==== Given data ====
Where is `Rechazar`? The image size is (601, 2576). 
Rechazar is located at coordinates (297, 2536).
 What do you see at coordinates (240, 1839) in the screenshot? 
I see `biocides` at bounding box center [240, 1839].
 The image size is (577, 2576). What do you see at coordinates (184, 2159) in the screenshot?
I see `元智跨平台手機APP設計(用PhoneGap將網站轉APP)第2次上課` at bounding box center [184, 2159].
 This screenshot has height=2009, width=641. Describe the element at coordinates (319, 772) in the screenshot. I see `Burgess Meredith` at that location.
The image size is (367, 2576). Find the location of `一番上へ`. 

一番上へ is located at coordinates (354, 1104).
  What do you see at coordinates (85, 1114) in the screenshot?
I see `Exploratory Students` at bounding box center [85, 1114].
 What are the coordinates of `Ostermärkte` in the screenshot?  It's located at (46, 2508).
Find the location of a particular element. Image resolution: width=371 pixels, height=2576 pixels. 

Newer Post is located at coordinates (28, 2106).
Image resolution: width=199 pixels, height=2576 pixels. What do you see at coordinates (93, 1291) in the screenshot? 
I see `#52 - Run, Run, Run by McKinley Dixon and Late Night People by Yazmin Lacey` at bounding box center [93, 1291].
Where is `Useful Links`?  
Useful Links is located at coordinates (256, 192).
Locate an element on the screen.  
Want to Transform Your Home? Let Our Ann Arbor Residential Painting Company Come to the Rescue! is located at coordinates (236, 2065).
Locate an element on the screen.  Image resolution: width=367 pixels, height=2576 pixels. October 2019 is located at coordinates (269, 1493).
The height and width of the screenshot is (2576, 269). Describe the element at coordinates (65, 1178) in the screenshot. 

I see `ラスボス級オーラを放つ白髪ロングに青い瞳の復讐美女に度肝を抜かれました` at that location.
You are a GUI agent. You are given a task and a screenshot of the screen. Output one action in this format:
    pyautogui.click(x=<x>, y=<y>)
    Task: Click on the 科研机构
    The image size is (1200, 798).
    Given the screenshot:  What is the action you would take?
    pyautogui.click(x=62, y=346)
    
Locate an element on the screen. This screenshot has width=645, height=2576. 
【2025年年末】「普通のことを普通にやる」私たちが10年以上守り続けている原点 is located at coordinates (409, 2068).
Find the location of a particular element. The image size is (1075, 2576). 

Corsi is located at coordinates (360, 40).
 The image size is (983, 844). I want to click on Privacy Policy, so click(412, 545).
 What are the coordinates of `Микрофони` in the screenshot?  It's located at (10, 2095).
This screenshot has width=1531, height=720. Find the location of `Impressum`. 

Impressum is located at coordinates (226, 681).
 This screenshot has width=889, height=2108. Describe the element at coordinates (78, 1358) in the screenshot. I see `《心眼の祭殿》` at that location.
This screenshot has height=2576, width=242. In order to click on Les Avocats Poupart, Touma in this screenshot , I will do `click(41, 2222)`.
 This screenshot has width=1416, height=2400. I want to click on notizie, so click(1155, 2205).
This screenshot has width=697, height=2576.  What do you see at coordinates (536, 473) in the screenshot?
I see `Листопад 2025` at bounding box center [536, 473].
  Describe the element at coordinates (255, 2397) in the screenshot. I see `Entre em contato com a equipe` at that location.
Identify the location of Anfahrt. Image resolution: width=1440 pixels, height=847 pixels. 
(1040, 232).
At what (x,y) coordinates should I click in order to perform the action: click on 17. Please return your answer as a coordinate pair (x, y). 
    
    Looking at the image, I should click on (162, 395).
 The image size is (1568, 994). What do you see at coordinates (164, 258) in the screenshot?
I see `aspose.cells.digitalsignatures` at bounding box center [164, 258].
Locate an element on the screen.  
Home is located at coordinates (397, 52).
====
### Work request
From the first line to the last, transcribe the data exactly.

### Output below
Where is `Rechazar`? The image size is (601, 2576). 
Rechazar is located at coordinates (297, 2536).
 What do you see at coordinates (240, 1839) in the screenshot? 
I see `biocides` at bounding box center [240, 1839].
 The image size is (577, 2576). What do you see at coordinates (184, 2159) in the screenshot?
I see `元智跨平台手機APP設計(用PhoneGap將網站轉APP)第2次上課` at bounding box center [184, 2159].
 This screenshot has height=2009, width=641. Describe the element at coordinates (319, 772) in the screenshot. I see `Burgess Meredith` at that location.
The image size is (367, 2576). Find the location of `一番上へ`. 

一番上へ is located at coordinates (354, 1104).
  What do you see at coordinates (85, 1114) in the screenshot?
I see `Exploratory Students` at bounding box center [85, 1114].
 What are the coordinates of `Ostermärkte` in the screenshot?  It's located at (46, 2508).
Find the location of a particular element. Image resolution: width=371 pixels, height=2576 pixels. 

Newer Post is located at coordinates (28, 2106).
Image resolution: width=199 pixels, height=2576 pixels. What do you see at coordinates (93, 1291) in the screenshot? 
I see `#52 - Run, Run, Run by McKinley Dixon and Late Night People by Yazmin Lacey` at bounding box center [93, 1291].
Where is `Useful Links`?  
Useful Links is located at coordinates (256, 192).
Locate an element on the screen.  
Want to Transform Your Home? Let Our Ann Arbor Residential Painting Company Come to the Rescue! is located at coordinates (236, 2065).
Locate an element on the screen.  Image resolution: width=367 pixels, height=2576 pixels. October 2019 is located at coordinates (269, 1493).
The height and width of the screenshot is (2576, 269). Describe the element at coordinates (65, 1178) in the screenshot. 

I see `ラスボス級オーラを放つ白髪ロングに青い瞳の復讐美女に度肝を抜かれました` at that location.
You are a GUI agent. You are given a task and a screenshot of the screen. Output one action in this format:
    pyautogui.click(x=<x>, y=<y>)
    Task: Click on the 科研机构
    The image size is (1200, 798).
    Given the screenshot:  What is the action you would take?
    pyautogui.click(x=62, y=346)
    
Locate an element on the screen. This screenshot has width=645, height=2576. 
【2025年年末】「普通のことを普通にやる」私たちが10年以上守り続けている原点 is located at coordinates (409, 2068).
Find the location of a particular element. The image size is (1075, 2576). 

Corsi is located at coordinates (360, 40).
 The image size is (983, 844). I want to click on Privacy Policy, so click(412, 545).
 What are the coordinates of `Микрофони` in the screenshot?  It's located at (10, 2095).
This screenshot has width=1531, height=720. Find the location of `Impressum`. 

Impressum is located at coordinates (226, 681).
 This screenshot has width=889, height=2108. Describe the element at coordinates (78, 1358) in the screenshot. I see `《心眼の祭殿》` at that location.
This screenshot has height=2576, width=242. In order to click on Les Avocats Poupart, Touma in this screenshot , I will do `click(41, 2222)`.
 This screenshot has width=1416, height=2400. I want to click on notizie, so click(1155, 2205).
This screenshot has width=697, height=2576.  What do you see at coordinates (536, 473) in the screenshot?
I see `Листопад 2025` at bounding box center [536, 473].
  Describe the element at coordinates (255, 2397) in the screenshot. I see `Entre em contato com a equipe` at that location.
Identify the location of Anfahrt. Image resolution: width=1440 pixels, height=847 pixels. 
(1040, 232).
At what (x,y) coordinates should I click in order to perform the action: click on 17. Please return your answer as a coordinate pair (x, y). 
    
    Looking at the image, I should click on (162, 395).
 The image size is (1568, 994). What do you see at coordinates (164, 258) in the screenshot?
I see `aspose.cells.digitalsignatures` at bounding box center [164, 258].
Locate an element on the screen.  
Home is located at coordinates (397, 52).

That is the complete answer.